Chimney Tops

There are various ways to top off your chimney. Of course, you may feel that your chimney looks just fine the way it is. But different sorts of tops can have different functions which you may find value. There are two basic devices that can be set on top of your chimney-chimney tops and chimney caps. Each has its use.

Chimney Tops

Chimney tops may seem purely decorative. And they certainly look nice. Not as popular in the United States, these tall, slender structures can be seen throughout Europe. They are simple or ornate clay cylinders that stand atop a regular brick chimney. They add a small decorative touch to the roof that can be surprisingly enjoyable, especially when all the roofs around have similar structures.

But a chimney top isn't just for decoration. The purpose of these devices is to extend the length of the chimney slightly, thus increasing the draft. This can help ensure that even on cold days, the smoke flows up and out rather than down and into your home.

Whether you need to improve that draft or not, you may like the idea of having a chimney top on your home. You can find them in simple rounded or squarish designs as well as more complicated shapes with figures of animals and people in relief around their perimeters. You're sure to find something that matches your tastes and the architecture of your home.

You may want to find a chimney top that can be fitted with a cap in order to get the benefits listed below and have the best of both worlds.

Chimney Caps

Chimney caps are a necessity for metal chimneys and a good idea for any chimney. A metal chimney is just the right size to accommodate a bird's nest. Whether you love birds or hate them, you don't want one building a nest in your chimney. If trees overhang your roof, leaves and branches can get lodged in your chimney, creating an obstruction. And whenever it rains or snows, your chimney can become a conduit for water that can cause rust, wood rot, and other structural problems.

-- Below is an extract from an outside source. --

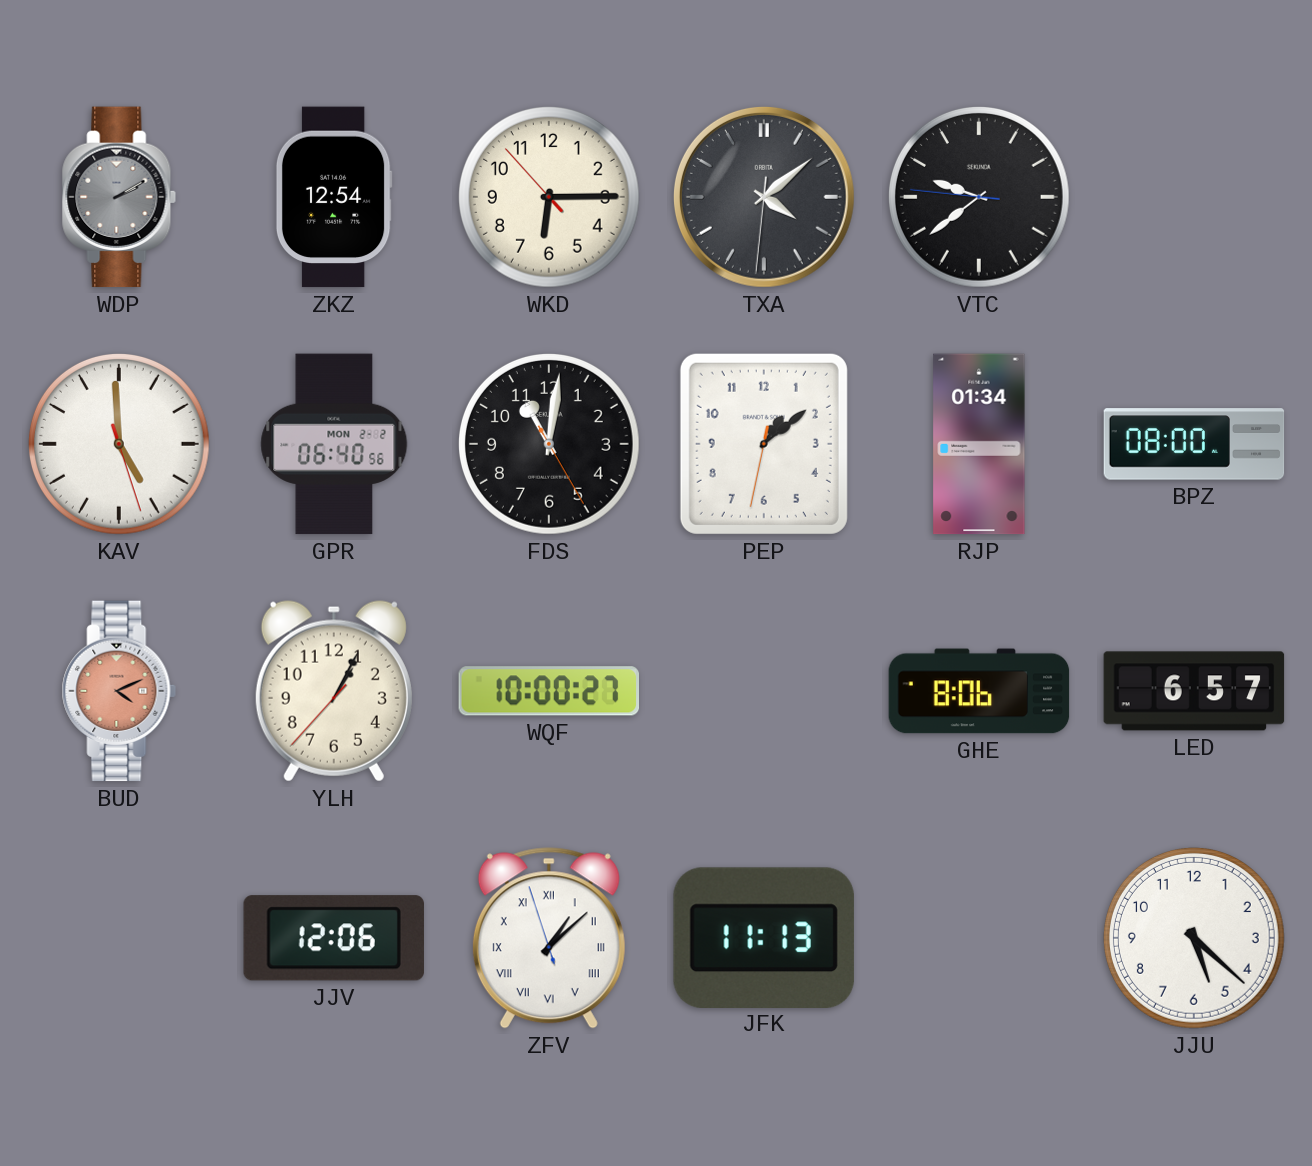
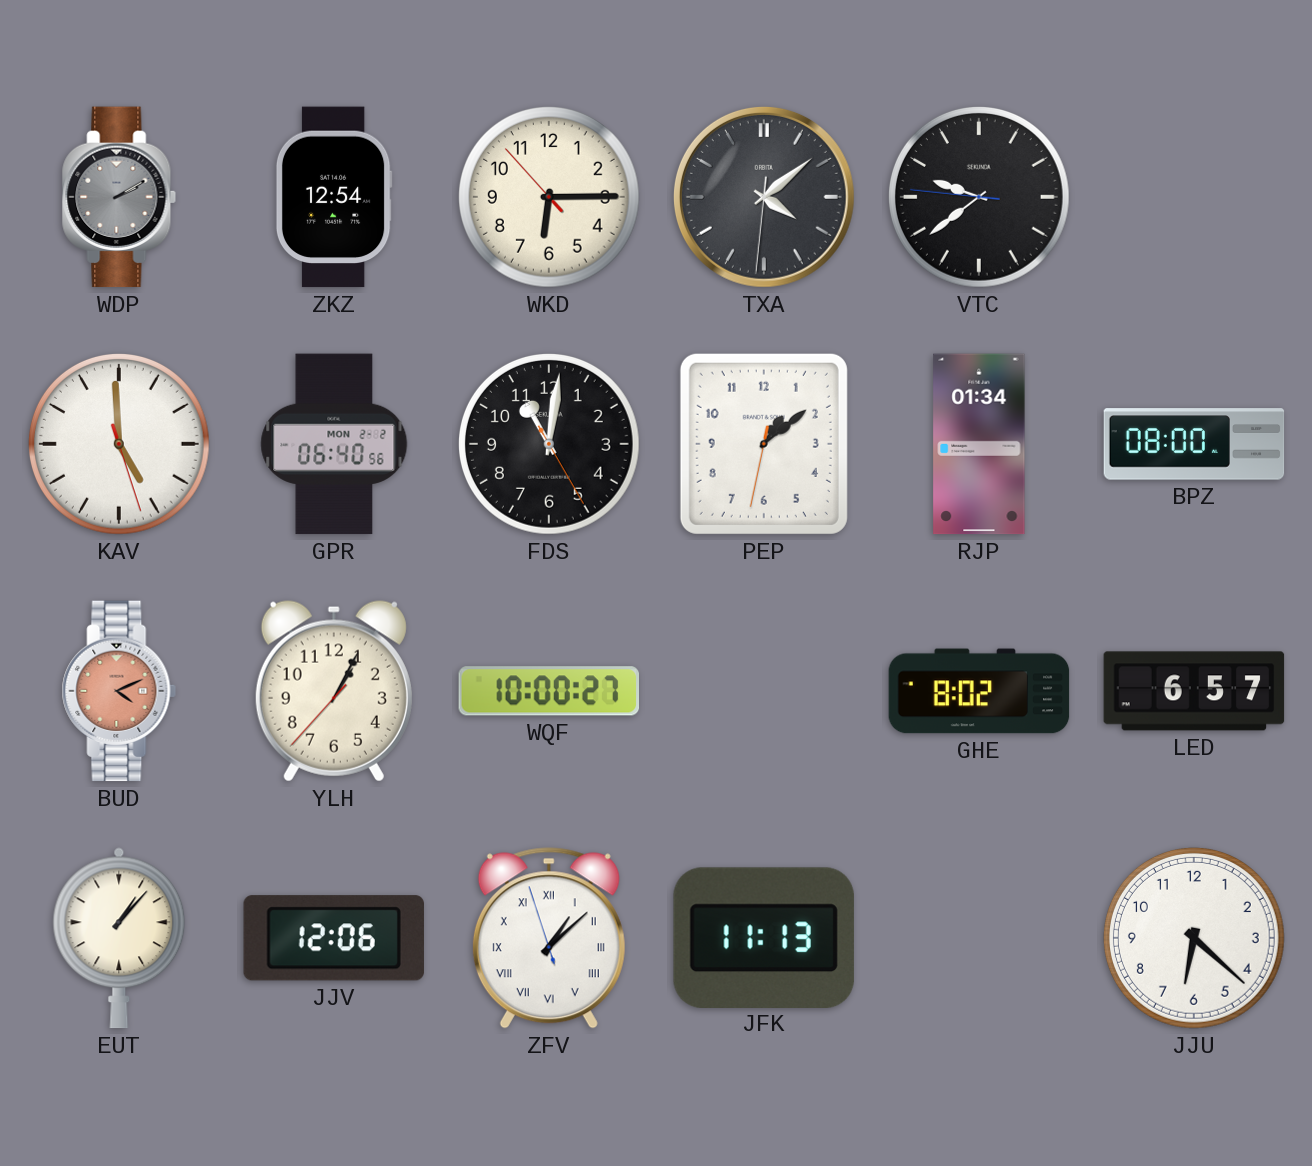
GHE: 8:06 -> 8:02
EUT: none -> 1:07
JJU: 5:22 -> 6:22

A simple chimney cap can take care of all those problems while still allowing your fireplace to draft properly. In fact, you can find a "draft increasing" or vacuum chimney cap which will help to create a stronger updraft than your chimney would on its own. If you decide on one of these sorts of caps, avoid the mechanical ones that use wind vanes or spinning turbines. The creosote from your fire can gum up the works and make these caps more trouble than they're worth.

You can also get a chimney cap with a damper mechanism. This is useful as a second line of defense (or third if you count the glass doors) to keep your home airtight. You don't want heat escaping your home when the chimney isn't in use. However, you will have to remember to open that damper before you start your first fire of the season.